The Arnold Arboretum is the nation’s first—and now oldest—public arboretum. It is home to a living collection of 16,000 accessioned plants mapped across 281 acres of rolling landscape in the Jamaica Plain and Roslindale neighborhoods of Boston.

About the Arnold Arboretum

The Arnold Arboretum of Harvard University was shaped by Frederick Law Olmsted and his successors over several decades. Of the approximately 20 arboreta Olmsted and his firm designed in North America, the Arnold was his first exercise in this genre and an immediate triumph. It is known today as one of Olmsted’s best-preserved works.

The Arboretum was established in 1872 when a portion of James Arnold’s estate was deeded to Harvard University. In the deed of trust, income from the legacy was to be used “for the establishment and support of an arboretum, to be known as the Arnold Arboretum, which shall contain, as far as practicable, all the trees [and] shrubs… either indigenous or exotic, which can be raised in the open air.” In 1873, Charles Sprague Sargent was selected as the first director. He soon began courting Olmsted for the job of designing the arboretum. In 1882, Sargent and Olmsted penned a thousand-year lease agreement between Boston and Harvard in which the land became part of the Emerald Necklace while the Arboretum retained control of the living collections.

As the nation’s first and now oldest public arboretum, the Arnold stewards a living collection of some 16,000 accessioned plants mapped across 281 acres of rolling landscape in the Jamaica Plain and Roslindale neighborhoods of Boston. Olmsted intended for the design to be naturalistic, complementing the existing beauty of the topography and vegetation.

In 1965, the site was listed as a National Historic Landmark. The following year, in 1966, the Arboretum was listed on the National Register of Historic Places.

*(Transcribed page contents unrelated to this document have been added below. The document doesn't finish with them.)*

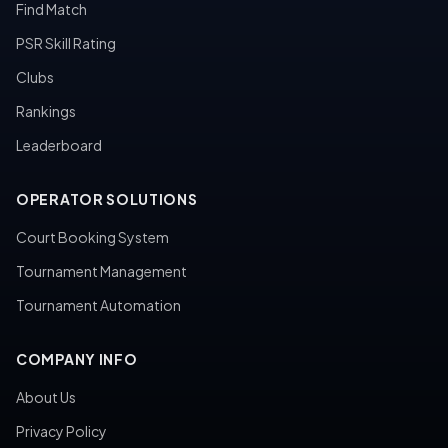
Find Match
PSR Skill Rating
Clubs
Rankings
Leaderboard
OPERATOR SOLUTIONS
Court Booking System
Tournament Management
Tournament Automation
COMPANY INFO
About Us
Privacy Policy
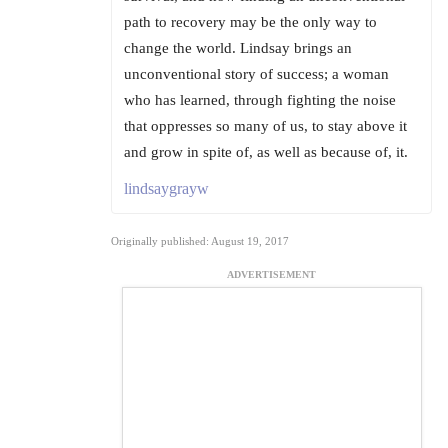
path to recovery may be the only way to
change the world. Lindsay brings an
unconventional story of success; a woman
who has learned, through fighting the noise
that oppresses so many of us, to stay above it
and grow in spite of, as well as because of, it.
lindsaygrayw
Originally published: August 19, 2017
ADVERTISEMENT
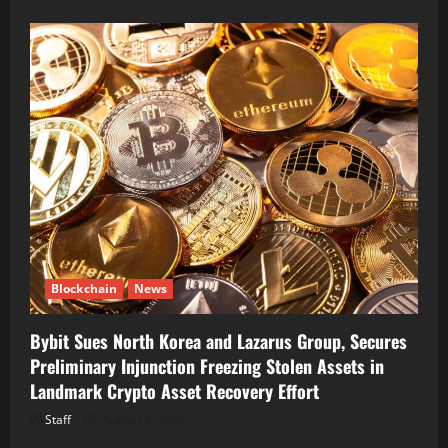
Blockchain
News
Bybit Sues North Korea and Lazarus Group, Secures
Preliminary Injunction Freezing Stolen Assets in
Landmark Crypto Asset Recovery Effort
Staff
August 8, 2026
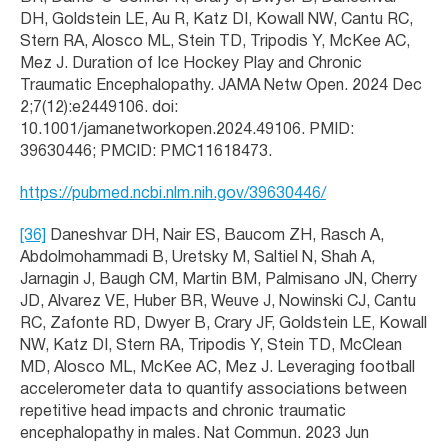
DH, Goldstein LE, Au R, Katz DI, Kowall NW, Cantu RC,
Stern RA, Alosco ML, Stein TD, Tripodis Y, McKee AC,
Mez J. Duration of Ice Hockey Play and Chronic
Traumatic Encephalopathy. JAMA Netw Open. 2024 Dec
2;7(12):e2449106. doi:
10.1001/jamanetworkopen.2024.49106. PMID:
39630446; PMCID: PMC11618473.
https://pubmed.ncbi.nlm.nih.gov/39630446/
[36]
Daneshvar DH, Nair ES, Baucom ZH, Rasch A,
Abdolmohammadi B, Uretsky M, Saltiel N, Shah A,
Jarnagin J, Baugh CM, Martin BM, Palmisano JN, Cherry
JD, Alvarez VE, Huber BR, Weuve J, Nowinski CJ, Cantu
RC, Zafonte RD, Dwyer B, Crary JF, Goldstein LE, Kowall
NW, Katz DI, Stern RA, Tripodis Y, Stein TD, McClean
MD, Alosco ML, McKee AC, Mez J. Leveraging football
accelerometer data to quantify associations between
repetitive head impacts and chronic traumatic
encephalopathy in males. Nat Commun. 2023 Jun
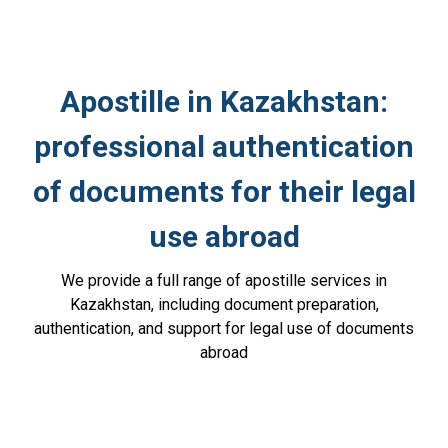
Apostille in Kazakhstan:
professional authentication
of documents for their legal
use abroad
We provide a full range of apostille services in
Kazakhstan, including document preparation,
authentication, and support for legal use of documents
abroad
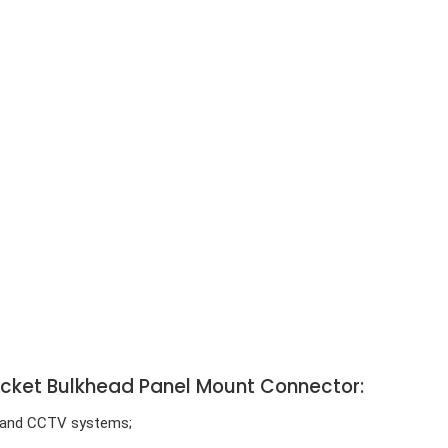
ocket Bulkhead Panel Mount Connector:
e) and CCTV systems;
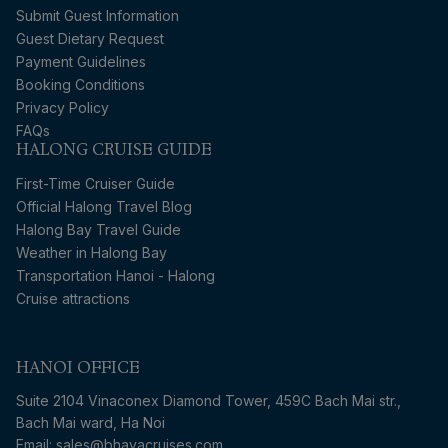
Submit Guest Information
Guest Dietary Request
Payment Guidelines
Booking Conditions
Privacy Policy
FAQs
HALONG CRUISE GUIDE
First-Time Cruiser Guide
Official Halong Travel Blog
Halong Bay Travel Guide
Weather in Halong Bay
Transportation Hanoi - Halong
Cruise attractions
HANOI OFFICE
Suite 2104 Vinaconex Diamond Tower, 459C Bach Mai str.,
Bach Mai ward, Ha Noi
Email: sales@bhayacruises.com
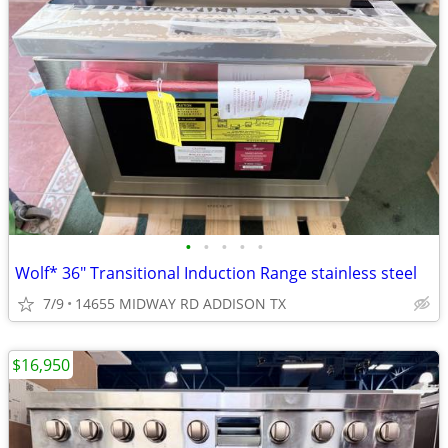
•
•
•
•
•
Wolf* 36″ Transitional Induction Range stainless steel
7/9
14655 MIDWAY RD ADDISON TX
$16,950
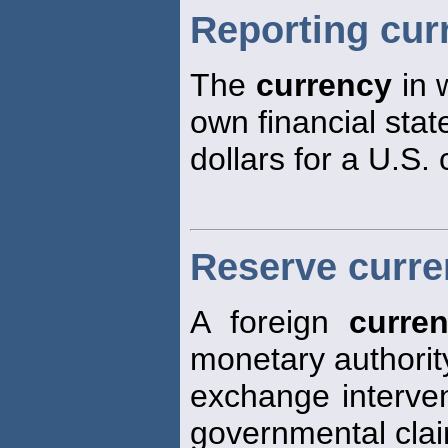
Reporting cur
The
currency
in 
own financial stat
dollars for a U.S.
Reserve curr
A foreign
curre
monetary authorit
exchange interven
governmental cla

The Arboretum remains a vital and beloved connecting point between Harvard and Boston. While the Arboretum helps advance Harvard’s mission of education and discovery through its renowned collections and research, it also provides Boston area citizens with open access to one of the finest landscapes of Olmsted’s career and one of the most eminent collections of trees on Earth, animated by lively contemporary programming running the gamut from lectures and readings to performances, outdoor learning and citizen science.